Der dunkle Hintergrund verstärkt die Wirkung der Lichtsetzung und lenkt die Aufmerksamkeit voll und ganz auf die dargestellte Person. Die Komposition ist ruhig und symmetrisch, die Gestalt nimmt fast die gesamte Bildfläche ein.
Mehrere Interpretationsansätze sind denkbar. Die Kombination aus der jungen Frau, dem Stab und dem unheimlichen Objekt deutet auf einen Kampf zwischen Gut und Böse hin. Der Stab könnte für Glauben und Schutz stehen, während das bizarre Gebilde möglicherweise das Symbol für Versuchung, Angst oder das Übernatürliche ist. Der melancholische Gesichtsausdruck der Frau könnte innere Zerrissenheit oder die Last einer schweren Bürde widerspiegeln.
Die Wahl des roten Umhangs ist ebenfalls bemerkenswert.
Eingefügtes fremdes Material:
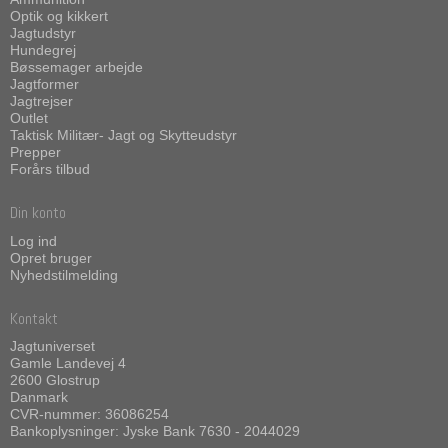
Optik og kikkert
Jagtudstyr
Hundegrej
Bøssemager arbejde
Jagtformer
Jagtrejser
Outlet
Taktisk Militær- Jagt og Skytteudstyr
Prepper
Forårs tilbud
Din konto
Log ind
Opret bruger
Nyhedstilmelding
Kontakt
Jagtuniverset
Gamle Landevej 4
2600 Glostrup
Danmark
CVR-nummer: 36086254
Bankoplysninger: Jyske Bank 7630 - 2044029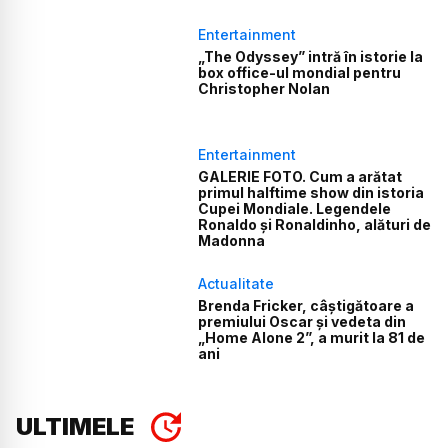
Entertainment
„The Odyssey” intră în istorie la
box office-ul mondial pentru
Christopher Nolan
Entertainment
GALERIE FOTO. Cum a arătat
primul halftime show din istoria
Cupei Mondiale. Legendele
Ronaldo și Ronaldinho, alături de
Madonna
Actualitate
Brenda Fricker, câștigătoare a
premiului Oscar și vedeta din
„Home Alone 2”, a murit la 81 de
ani
ULTIMELE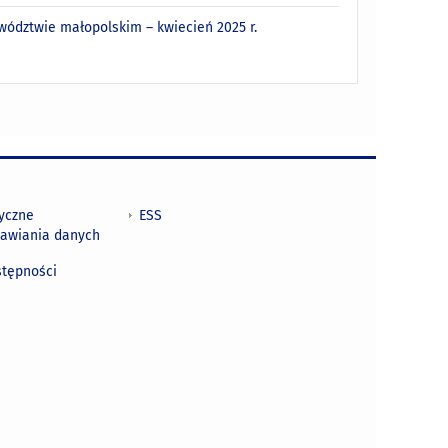
wództwie małopolskim – kwiecień 2025 r.
tyczne
ESS
awiania danych
h
stępności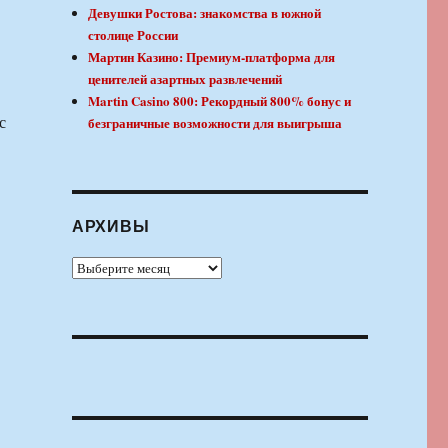
Девушки Ростова: знакомства в южной
столице России
Мартин Казино: Премиум-платформа для
ценителей азартных развлечений
Martin Casino 800: Рекордный 800% бонус и
с
безграничные возможности для выигрыша
АРХИВЫ
Архивы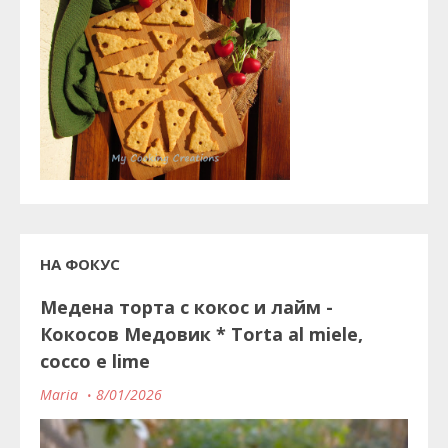
НА ФОКУС
Медена торта с кокос и лайм -
Кокосов Медовик * Torta al miele,
cocco e lime
Maria
8/01/2026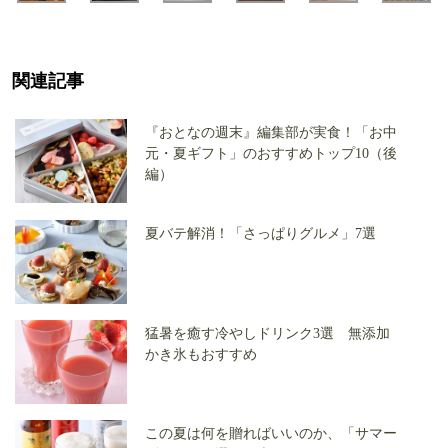
関連記事
『おとなの週末』編集部が実食！「お中
元・夏ギフト」のおすすめトップ10（後
編）
夏バテ解消！「さっぱりグルメ」7選
猛暑を癒す冷やしドリンク3選 無添加
かき氷もおすすめ
この夏は何を贈ればいいのか、「サマー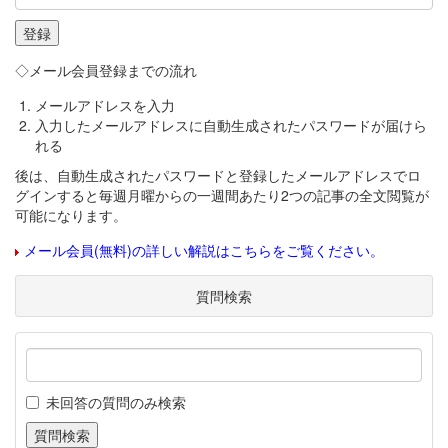
◇メール会員登録までの流れ
メールアドレスを入力
入力したメールアドレスに自動生成されたパスワードが届けら
れる
後は、自動生成されたパスワードと登録したメールアドレスでロ
グインすると毎週月曜からの一週間あたり2つの記事の全文閲覧が
可能になります。
メール会員(無料)の詳しい解説はこちらをご覧ください。
質問検索
未回答の質問のみ検索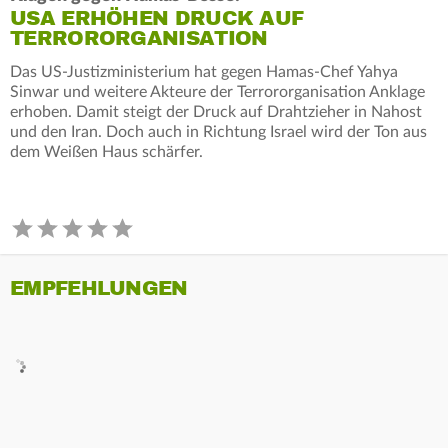
USA ERHÖHEN DRUCK AUF
TERRORORGANISATION
Das US-Justizministerium hat gegen Hamas-Chef Yahya
Sinwar und weitere Akteure der Terrororganisation Anklage
erhoben. Damit steigt der Druck auf Drahtzieher in Nahost
und den Iran. Doch auch in Richtung Israel wird der Ton aus
dem Weißen Haus schärfer.
EMPFEHLUNGEN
Rot symbolisiert oft Leidenschaft, Opferbereitschaft oder sogar Märtyrertum. Die goldenen Bordüren könnten dagegen für Reinheit und Erhabenheit stehen.
Insgesamt erzeugt das Gemälde eine Atmosphäre von stiller Kontemplation und spiritueller Spannung. Es legt nahe, dass die dargestellte Person einem inneren Konflikt oder einer großen Herausforderung gegenübersteht, die sie mit Anmut und Entschlossenheit begegnet.